If we are trying to forecast the next value, we have several choices.

ARIMA Model

The gold standard for this kind of problems is ARIMA model. The core idea behind ARIMA is to break the time series in o different components such as trend component, seasonality component etc and carefully estimate a model for each component. See Using R for Time Series Analysis for a good overview.

However, ARIMA has an unfortunate problem. It needs an expert ( a good statistics degree or a grad student) to calibrate the model parameters. If you want to do multivariate ARIMA, that is to factor in multiple fields, then things get even harder.

However, R has a function called auto.arima, which estimates model parameters for you. I tried that out.

library("forecast")
....
x_train <- train data set
X-test <- test data set
..
powerTs <- ts(x_train, frequency=525600, start=c(2006,503604))
arimaModel <- auto.arima(powerTs)
powerforecast <- forecast.Arima(arimaModel, h=length(x_test))
accuracy(powerforecast)

You can find detail discussion on how to do ARIMA from the links given above. I only used 200k from the data set as our focus is mid-size data sets. It gave a MAPE of 19.5.

Temporal Features

The second approach is to come up with a list of features that captures the temporal aspects so that the auto correlation information is not lost. For example, Stock market technical analysis uses features built using moving averages. In the simple case, an analyst will track 7 days and 21 days moving averages and take decisions based on cross-over points between those values.

Following are some feature ideas

  1. collection of moving averages/ medians(e.g. 7, 14, 30, 90 day)
  2. Time since certain event
  3. Time between two events
  4. Mathematical measures such as Entropy, Z-scores etc.
  5. X(t) raised to functions such as power(X(t),n), cos((X(t)/k)) etc

Common trick people use is to apply those features with techniques like Random Forest and Gradient Boosting, that can provide the relative feature importance. We can use that data to keep good features and drop ineffective features.

I will not dwell too much time on this topic. However, with some hard work, this method have shown to give very good results. For example, most competitions are won using this method (e.g.http://blog.kaggle.com/2016/02/03/rossmann-store-sales-winners-interview-2nd-place-nima-shahbazi /).

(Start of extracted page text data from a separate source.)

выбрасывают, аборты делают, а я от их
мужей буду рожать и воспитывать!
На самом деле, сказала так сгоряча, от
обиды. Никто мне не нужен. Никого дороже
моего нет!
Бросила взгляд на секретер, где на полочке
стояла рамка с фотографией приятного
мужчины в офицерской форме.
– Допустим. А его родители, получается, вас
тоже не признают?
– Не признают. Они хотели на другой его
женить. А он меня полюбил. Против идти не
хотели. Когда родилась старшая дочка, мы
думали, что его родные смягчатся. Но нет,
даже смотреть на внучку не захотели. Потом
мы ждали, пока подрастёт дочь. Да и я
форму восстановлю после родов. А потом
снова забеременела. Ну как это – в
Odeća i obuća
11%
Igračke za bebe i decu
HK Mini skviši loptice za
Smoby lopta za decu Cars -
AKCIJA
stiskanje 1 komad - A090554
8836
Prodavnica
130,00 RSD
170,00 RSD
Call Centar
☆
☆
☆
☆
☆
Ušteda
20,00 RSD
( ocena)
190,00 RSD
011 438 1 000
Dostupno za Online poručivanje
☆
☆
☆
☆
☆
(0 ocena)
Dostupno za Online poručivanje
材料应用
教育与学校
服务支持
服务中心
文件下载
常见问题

Down side, however, is crafting features is a black art. It takes lots of work and experience to craft the features.

Rolling Windows based Regression

Now we got to the interesting part. It seems there is an another method that gives pretty good results without lots of hand holding.

Idea is to to predict X(t+1), next value in a time series, we feed not only X(t), but X(t-1), X(t-2) etc to the model. A similar idea has being discussed in Rolling Analysis of Time Series although it is used to solve a different problem.

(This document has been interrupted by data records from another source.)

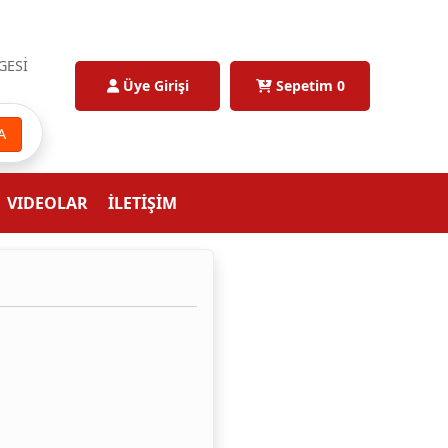
GESİ
Üye Girişi
Sepetim
0
A
VIDEOLAR
İLETİŞİM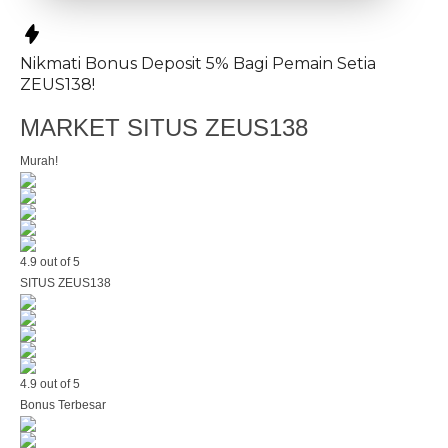
Nikmati
Bonus Deposit 5%
Bagi Pemain Setia
ZEUS138!
MARKET SITUS ZEUS138
Murah!
4.9 out of 5
SITUS ZEUS138
4.9 out of 5
Bonus Terbesar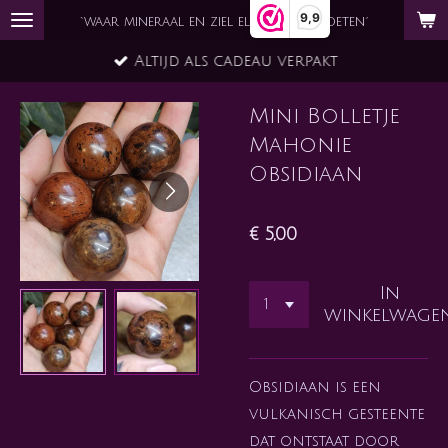
9,9
Ga
`waar mineraal en ziel elkaar ontmoeten´
direct
Altijd als cadeau verpakt
naar
de
Mini Bolletje
hoofdinhoud
Mahonie
Obsidiaan
€ 5,00
In
winkelwage
Obsidiaan is een
vulkanisch gesteente
dat ontstaat door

Let’s look at an example. Let’s say that we need to predict x(t+1) given X(t). Then the source and target variables will look like following.

Data set would look like following after transformed with rolling window of three.

Then, we will use above transformed data set with a well-known regression algorithm such as linear regression and Random Forest Regression. The expectation is that the regression algorithm will figure out the autocorrelation coefficients from X(t-2) to X(t).

For example, with the above data set, applying Linear regression on the transformed data set using a rolling window of 14 data points provided following results. Here AC_errorRate considers forecast to be correct if it is within 10% of the actual value.

LR AC_errorRate=44.0 RMSEP=29.4632 MAPE=13.3814 RMSE=0.261307

This is pretty interesting as this beats the auto ARIMA right way ( MAPE 0.19 vs 0.13 with rolling windows).

So we only tried Linear regression so far. Then I tried out several other methods, and results are given below.

Linear regression still does pretty well, however, it is weak on keeping the error rate within 10%. Deep learning is better on that aspect, however, took some serious tuning. Please note that tests are done with 200k data points as my main focus is on small data sets.

I got the best results from a Neural network with 2 hidden layers of size 20 units in each layer with zero dropout or regularisation, activation function “relu”, and optimizer Adam(lr=0.001) running for 500 epochs. The network is implemented with Keras. While tuning, I found articles [1] and [2] pretty useful.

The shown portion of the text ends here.